Domestics work on average 10-hour days, according to a 2009 study by UNICEF and the Ministry of Welfare for Children and the Family; while those working as beggars or in agriculture may work as many as 16 hours. Of 265 children interviewed, just under half said they were beaten by their bosses.

A long tradition of slavery complicates the situation. A law was passed in 2007 forbidding slavery but it is not rigorously enforced, according to Mamadou Niang, head of external relations at the General Confederation of Workers in Mauritania."The authorities are usually lax in these cases, and the administration often ignores them - in some cases they may dissuade the families of enslaved children from bringing a case forward," he said.

One fifth of the Mauritanian population is affected by slavery in one form or another, according to a 2009 study by NGO SOS Slavery.

Guinea

In Guinea, despite legislation banning work for under-16s, "children carry out dangerous work in farms, in mines and in fisheries." According to the ITUC, some children in artisanal mines work 15-hour-days, seven days a week, from age five.

Child trafficking is also a problem: Moving children across borders into forced begging and other activities is still prevalent, though it has declined in recent years.

ITUC calls on both governments to more rigorously impose child labour laws and penalize individuals and organizations that do not comply, while recognizing that capacity in ministries remains very low.

Grégoire Tonguino at the child protection and pre-school education department of Guinea's Ministry of Children and the Family, told IRIN: "Guinea is good at developing laws, but applying them still poses some problems." Few people other than child protection experts even know about child labour laws in Guinea, he added.

However, a gap in the law means that even with boosted capacity, it would be hard to crack down: the law does not cover children in the informal sector, where most domestics and agricultural helpers work.

Cultural reality

Child labour is commonplace in poor rural societies in West Africa, as it is a way of training children and assuring them jobs in the future. In Guinea, for example, "fostering" or giving a child to a family as an apprentice, is considered beneficial to the child.

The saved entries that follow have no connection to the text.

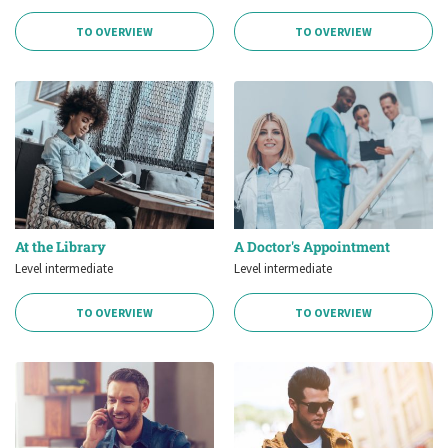
TO OVERVIEW
TO OVERVIEW
At the Library
A Doctor's Appointment
Level intermediate
Level intermediate
TO OVERVIEW
TO OVERVIEW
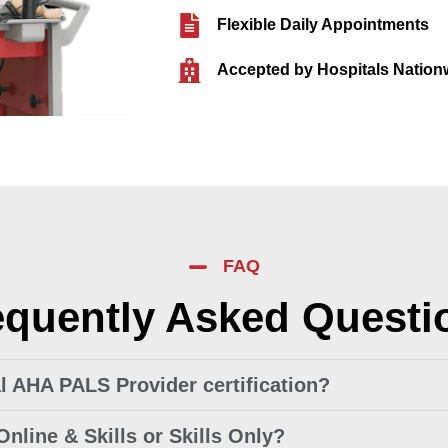
Flexible Daily Appointments
Accepted by Hospitals Nation
FAQ
equently Asked Questi
ial AHA PALS Provider certification?
Online & Skills or Skills Only?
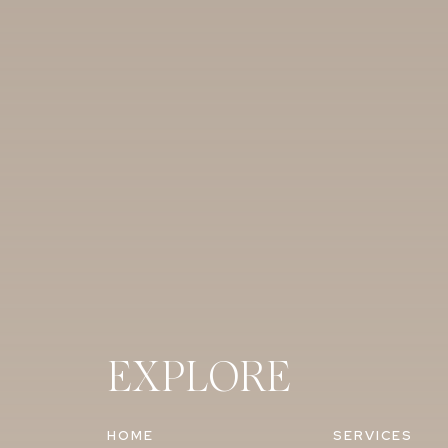
EXPLORE
HOME
SERVICES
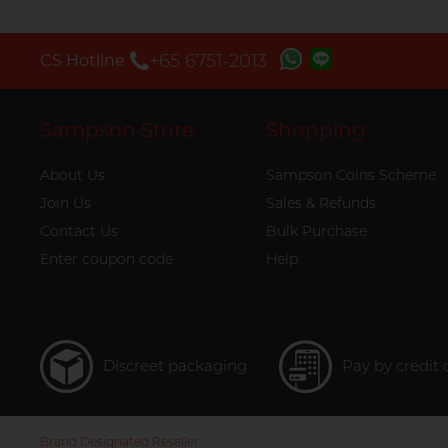
+65 6751-2013
CS Hotline
Sampson Store
Shopping
About Us
Sampson Coins Scheme
Join Us
Sales & Refunds
Contact Us
Bulk Purchase
Enter coupon code
Help
Discreet packaging
Pay by credit 
Brand Designated Reseller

Sending a child into work is part of a family's risk-spreading strategy to combat poverty, said Theis.

As Olivier Feneyrol, regional adviser for NGO Terre des Hommes in West Africa once put it to IRIN: "Children have been moving around the region for centuries and working just as long. That is the cultural reality here."

"The debate on this issue is contentious," says Mariama Penda Diallo, head of international relations, solidarity and humanitarian action at the Trade Union of Workers of Guinea (USTG), "because people say that it's better to place the child from an early age so they can learn how to work," she said.

Most poor urban families have no choice but to send their children to work, added Niang in Mauritania. "With the rural exodus, many families have settled in slums with their children. In the absence of public strategies to look after them, poor parents have no alternative but to send their children to work."

To make a difference to children's lives, authorities need to better understand the context they are working in, said Theis: "It is important to understand the decision-making process that families go through because policies are not necessarily based on real situations that can have concrete results."

For the ITUC the priorities are clear: it recommends investigating instances of children being forced into work to pay for their religious education; more prosecutions of those individuals who force children to work; turning the Mauritania anti-slavery law from theory into practice; and expanding Guinea's child labour law to include children involved in unpaid, temporary, contract work.

But given the reality, just as important, said Diallo is to improve conditions for the thousands of children who will inevitably end up working, and to find a way to help them also attend school.